Can a Helper Ask for Help?

Worth Living Ambassador Emma Pratt

 Hi everyone! My name is Emma and I am 23 years old from Ottawa, Ontario. Mental health has been a part of my personal life for about seven years. It had found its way into almost every part of my life when I decided why not invite it in fully and make it my job! I am a Social Service Worker with a passion for mental health. I try to do all that I can to create conversations surrounding mental health and to reduce the stigma that surrounds it. I like to live by saying “When we replace the I in illness with a We, it becomes wellness,” and that is my goal in life.

Can a Helper Ask for Help?

When I ask someone for help, I like to assume that they have the capabilities to help me. I put my trust and faith in this person in hopes that they can adequately help me navigate through the problems of my life. But what if I knew that the person I am trusting to help me needed the very same help that I am asking them for?

I am a helper. I help people. I do my best to guide people, to help them, and to advocate for them in situations where necessary. I am a social service worker. I have worked for two years in the field of mental health and am embarking on a new chapter of my career in a new role as an addiction support counsellor. Sometimes I worry that I am not cut out for this. I couldn’t count the number of times I have asked myself the following question, “How do you expect to help other people when you need help just as badly?”

I was diagnosed with depression when I was sixteen, and generalized anxiety disorder when I was eighteen. Mental health has been a part of my life for seven years. It’s the reason I chose the career path that I did, yet it’s the very reason I find myself questioning it.

During my dark days, this question sounds in my head with a resounding echo.
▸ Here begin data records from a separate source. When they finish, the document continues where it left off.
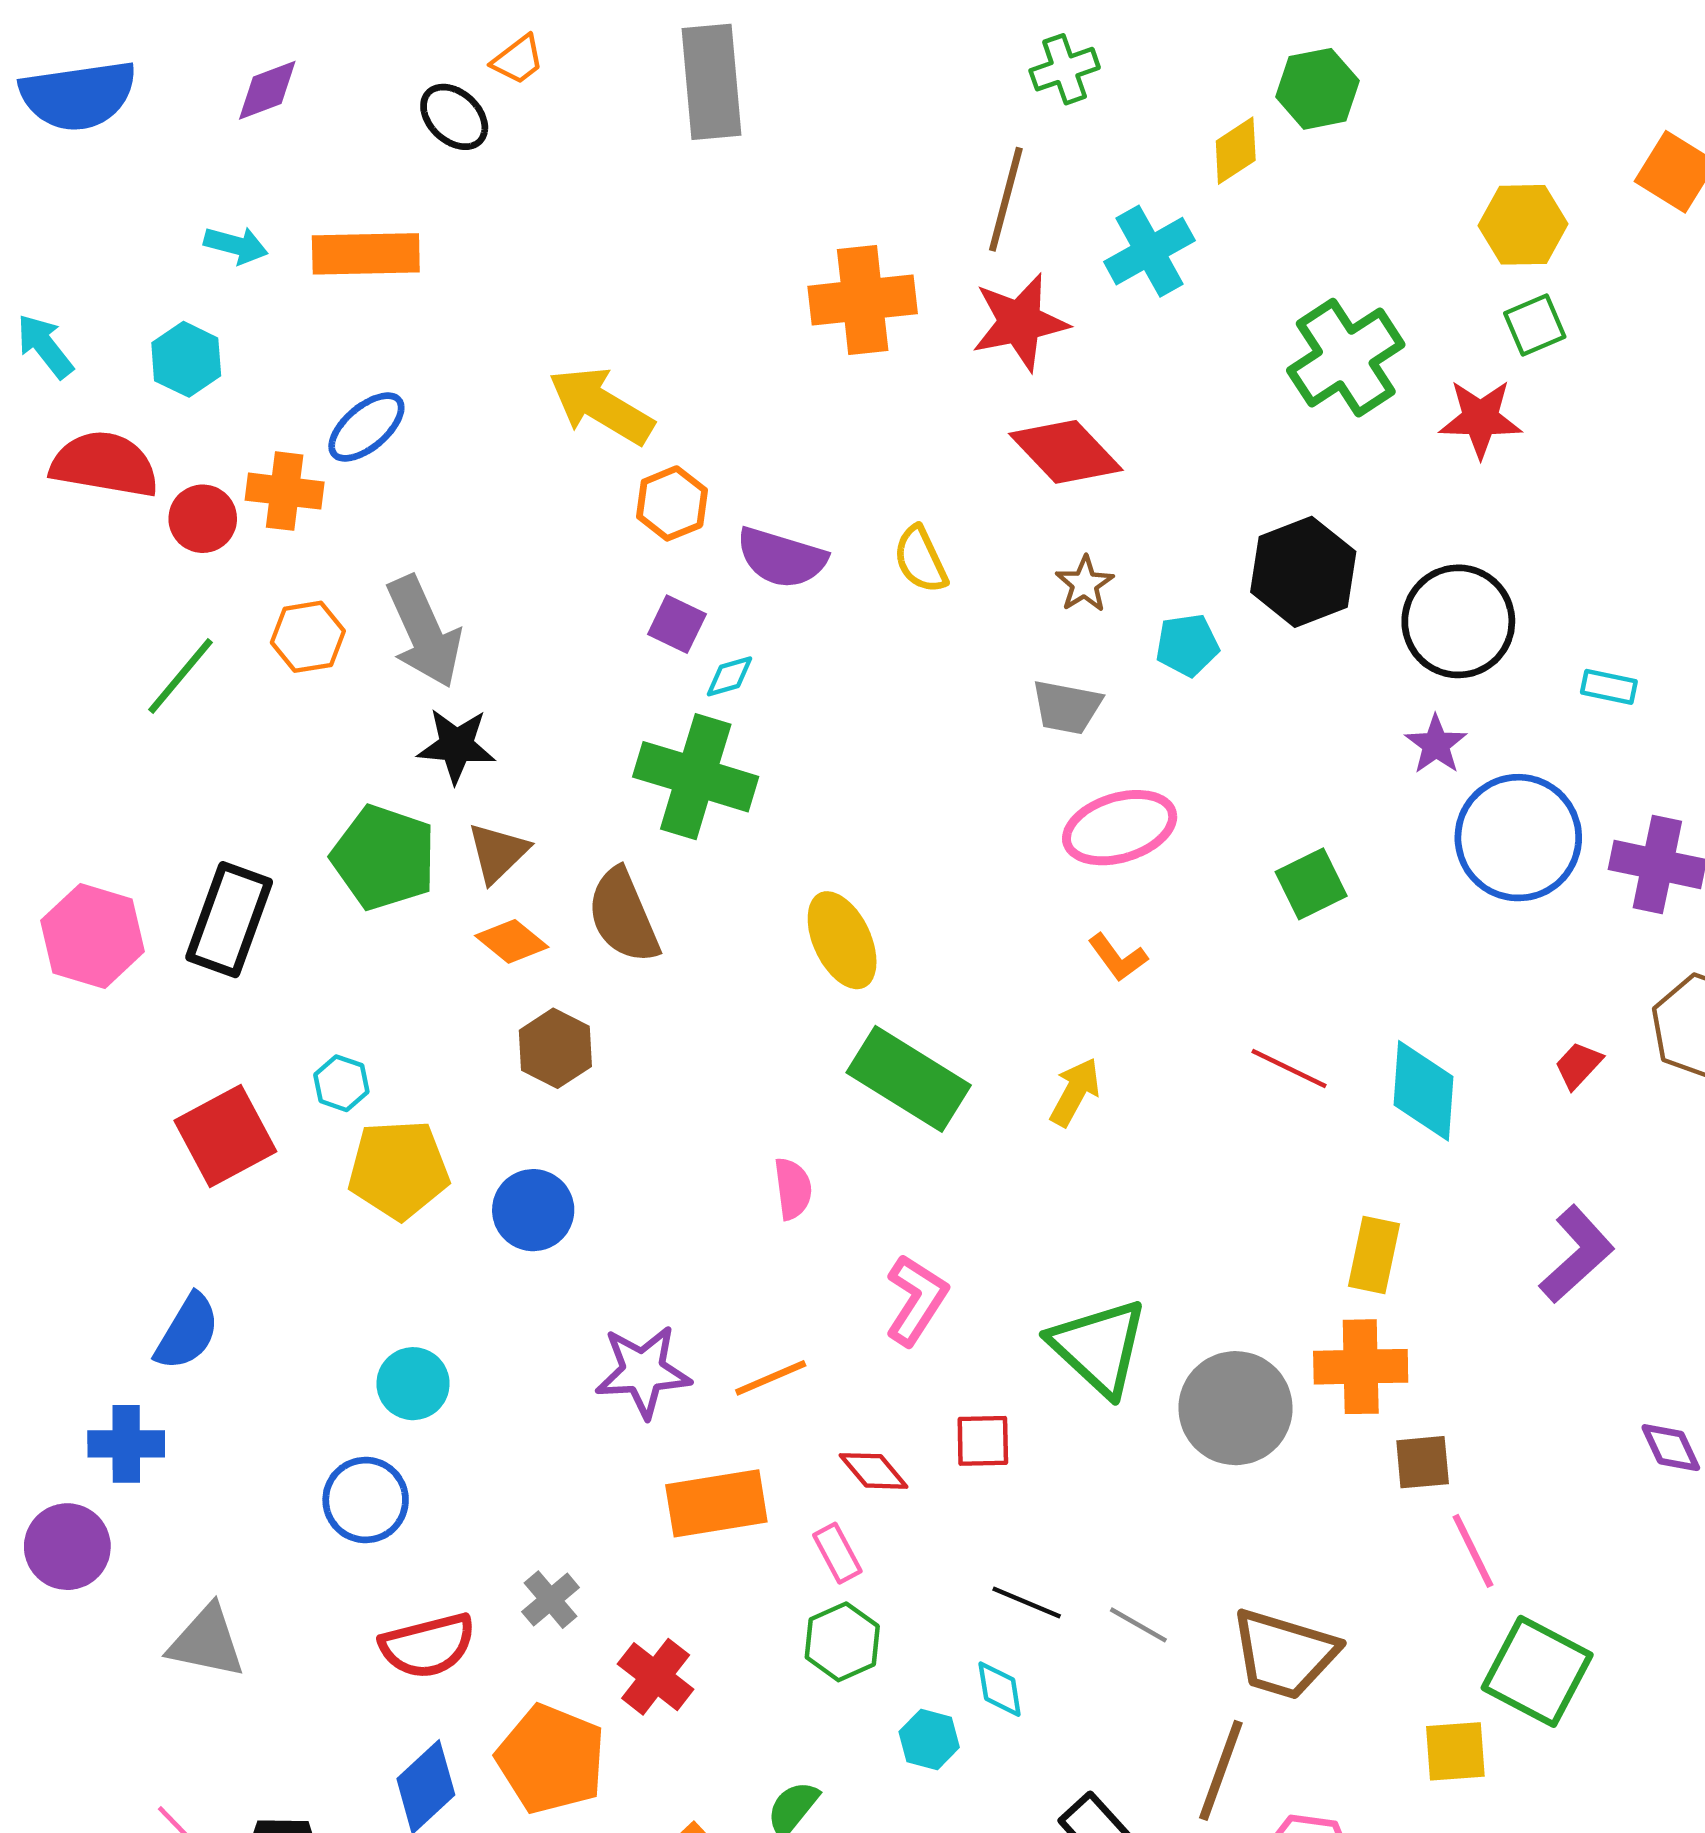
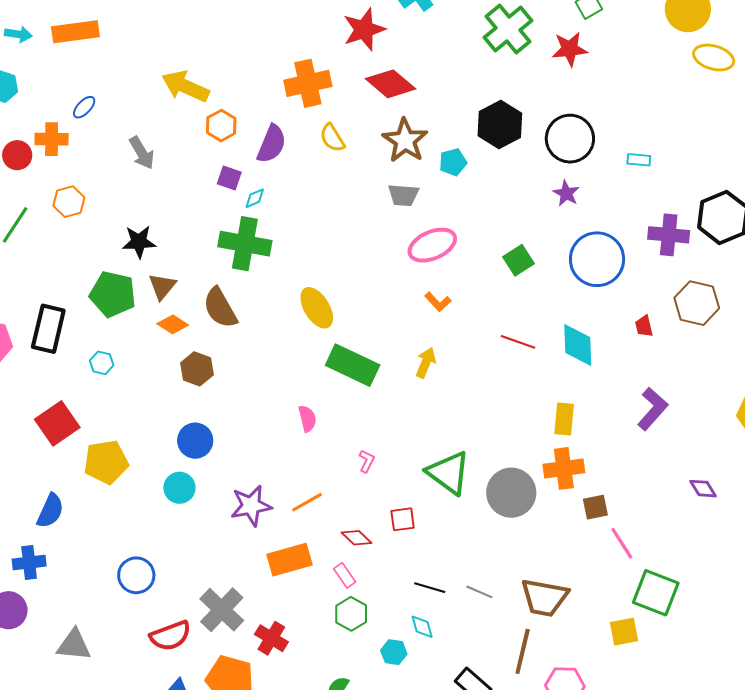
orange cross: (863, 300) -> (308, 83), moved
blue ellipse: (366, 427) -> (84, 107), size x0.7
purple semicircle: (781, 558) -> (272, 144), turned -78
brown star: (1085, 584) -> (405, 141), size x1.8
gray arrow: (424, 632) -> (142, 153), moved, size x0.7
blue circle: (1518, 838) -> (597, 259), moved
red trapezoid: (1578, 1065) -> (644, 326), turned -50
cyan hexagon: (341, 1083) -> (102, 363), moved
yellow pentagon: (399, 1170) -> (106, 462), moved
pink L-shape: (916, 1300) -> (367, 461), size x0.6
cyan circle: (413, 1384) -> (179, 488), moved
gray cross: (550, 1600) -> (222, 610), size x1.8

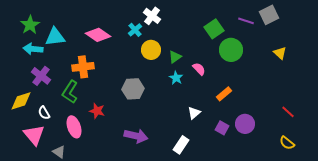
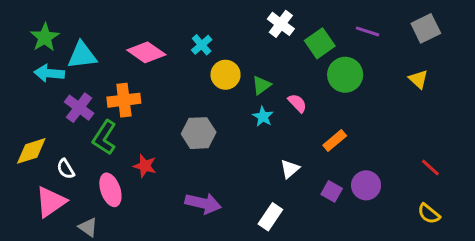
gray square: (269, 15) -> (426, 28), moved
white cross: (152, 16) -> (281, 24), moved
purple cross: (41, 76) -> (79, 108), moved
pink triangle: (34, 135) -> (51, 202), turned 35

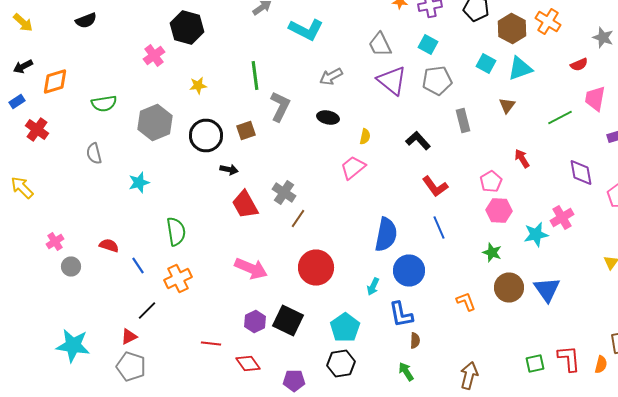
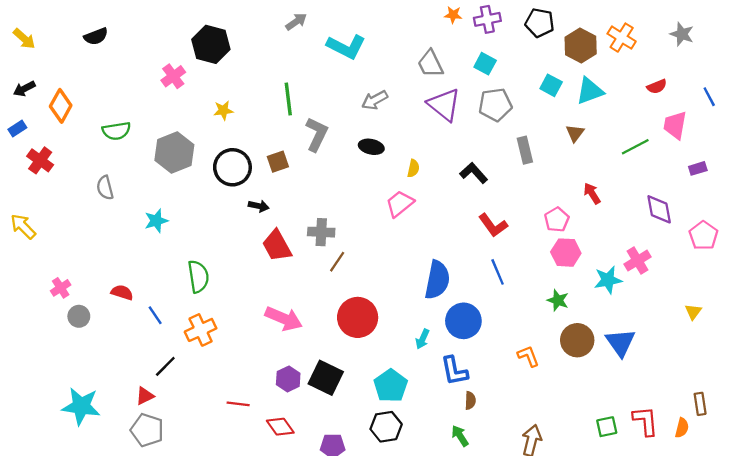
gray star: (603, 38) -> (682, 34), moved
orange diamond: (55, 82) -> (61, 106), turned -44
gray cross: (284, 192) -> (321, 232), turned -30

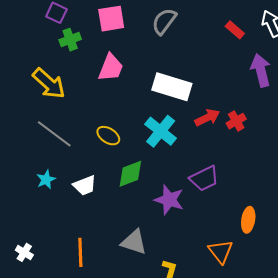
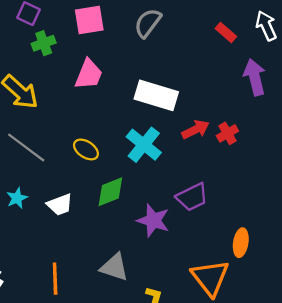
orange triangle: (221, 251) -> (210, 278), size x1.4

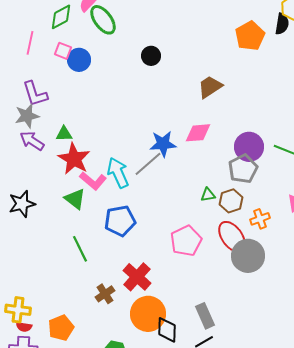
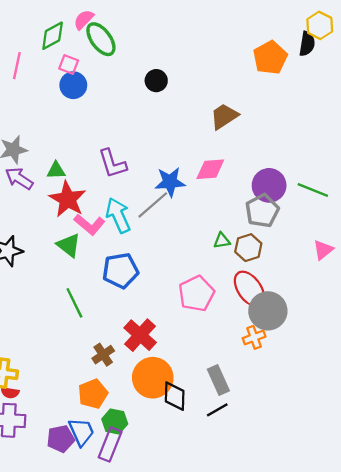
pink square: (63, 51) -> (69, 64), moved
purple L-shape: (35, 94) -> (112, 164), moved
orange cross: (260, 219) -> (254, 337), moved
orange pentagon: (61, 328) -> (93, 394), moved

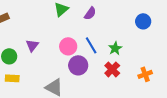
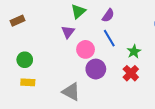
purple triangle: (32, 45) -> (68, 32), moved
blue line: (91, 45) -> (109, 38), moved

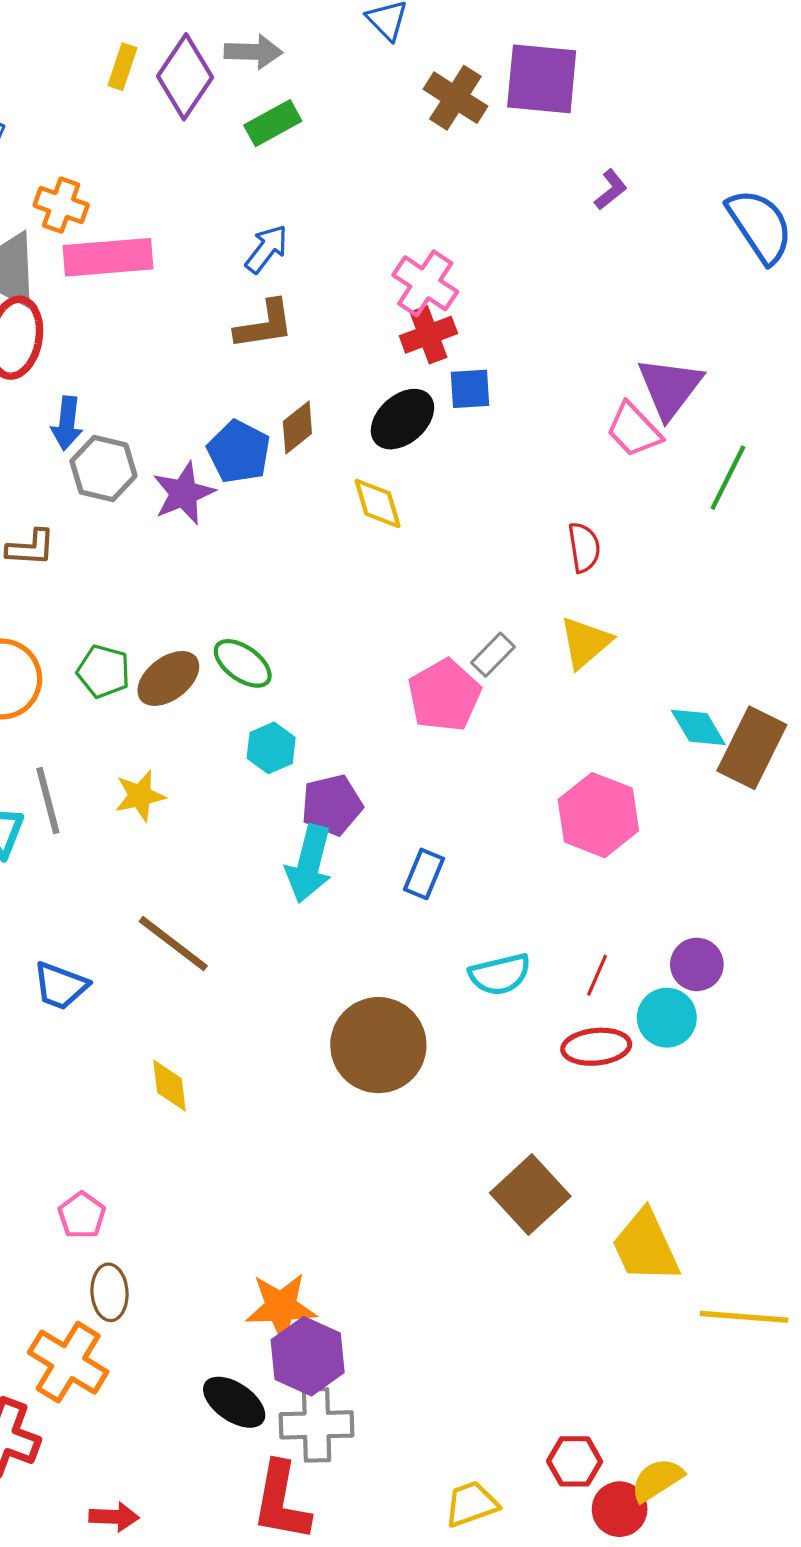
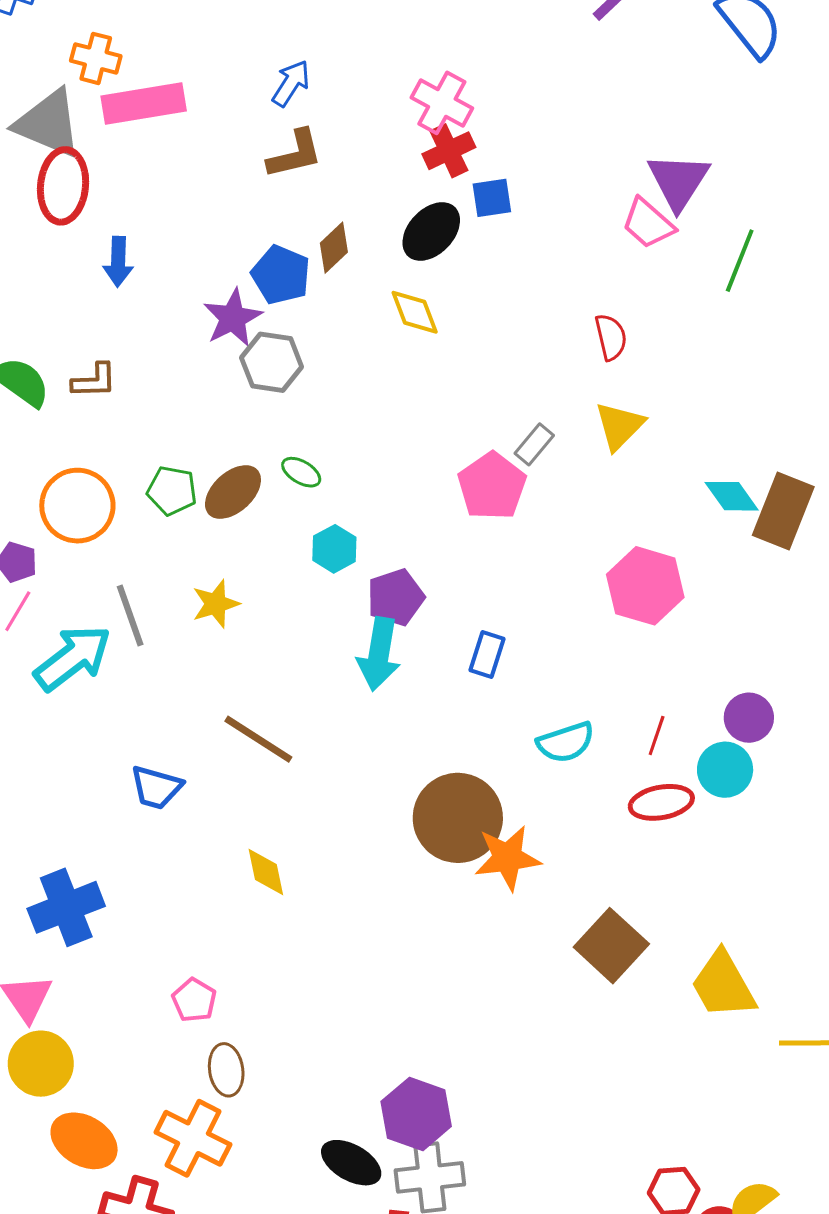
gray hexagon: (103, 469) -> (272, 362), moved
green ellipse: (243, 663) -> (301, 472), size x0.7
orange star: (281, 1307) -> (508, 858), moved

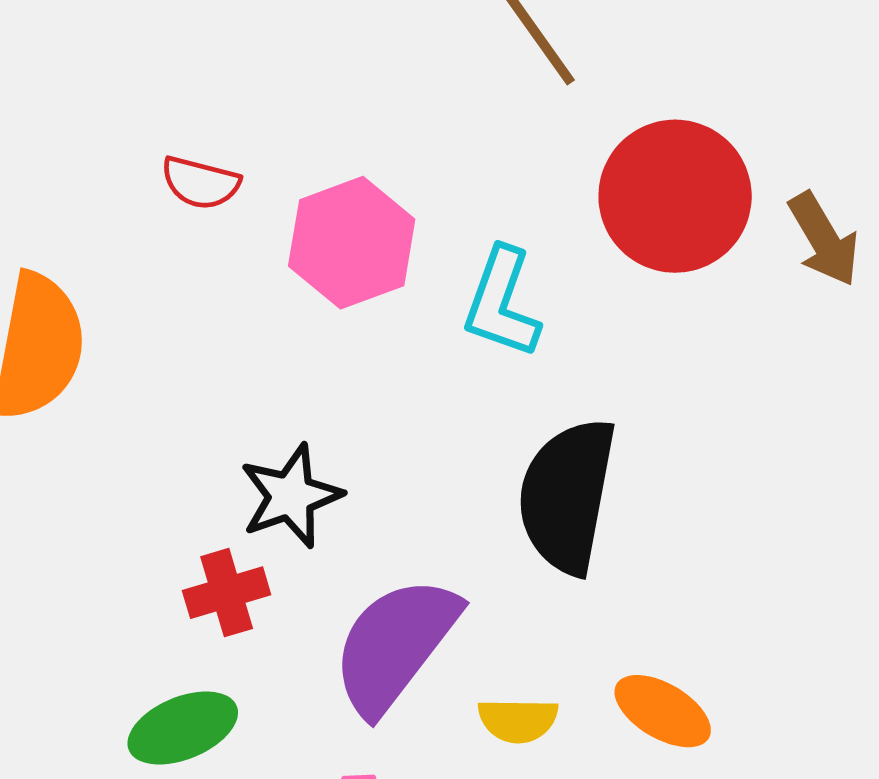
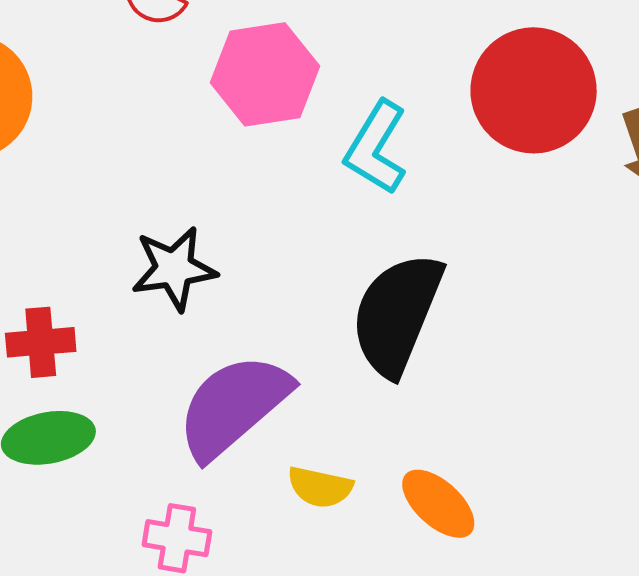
red cross: (227, 593) -> (41, 342), moved

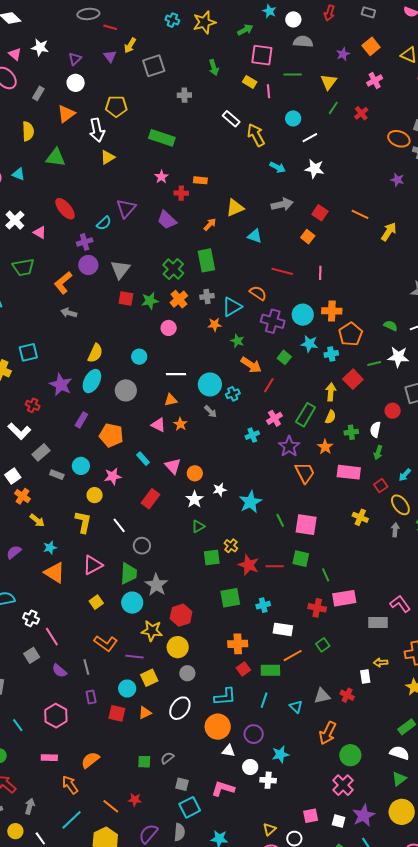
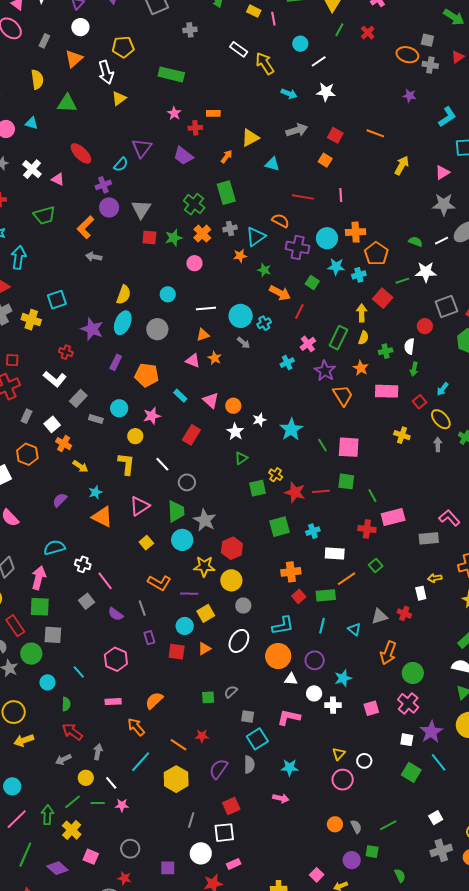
yellow arrow: (389, 232) -> (402, 165), moved
pink square: (311, 816) -> (371, 708), moved

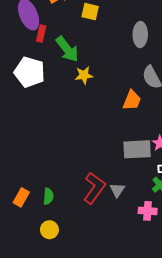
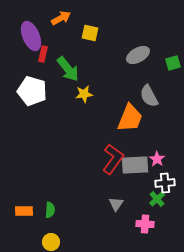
gray ellipse: (140, 35) -> (138, 55), turned 60
orange trapezoid: (132, 100) -> (130, 118), size x1.4
red L-shape: (94, 188) -> (113, 159), moved
orange rectangle: (21, 197) -> (24, 211), turned 60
However, on days when my mind is quieter, this question is one I can answer perfectly and with great certainty.

The struggles I have faced, and continue to face, have shaped me into the woman I am today. Would I want someone who has never gotten a tattoo before to tell me how badly getting a tattoo hurts? No. I would want someone who has gone through the experience themselves to tell me what it felt like and how I might find the experience myself. My own mental health status has not only brought me to do the work that I love to do, but I think it has made me even more well suited to it. I have a personal story to bring to the table, I can empathize with the people I work with, I can do my best to put myself in the shoes of another. But most of all, I can understand that when it comes to mental health, each and every story is different. The stories of what a mental illness looks like are as diverse as the people affected by mental illness. I have seen this diversity, I have felt it, and I try to live and breathe it into the work that I do.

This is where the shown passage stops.